> _Exercise details_
Once the line containing "inslag till frukostbordet" is found in the data below, output that line and every line after it through the last, unchanged and with nothing else.

> _Material shown_
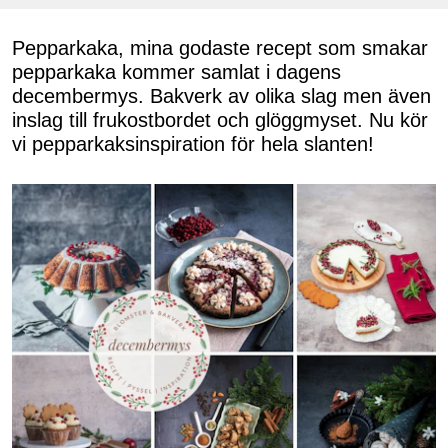
Pepparkaka, mina godaste recept som smakar
pepparkaka kommer samlat i dagens
decembermys. Bakverk av olika slag men även
inslag till frukostbordet och glöggmyset. Nu kör
vi pepparkaksinspiration för hela slanten!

> _Finished exercise_
inslag till frukostbordet och glöggmyset. Nu kör
vi pepparkaksinspiration för hela slanten!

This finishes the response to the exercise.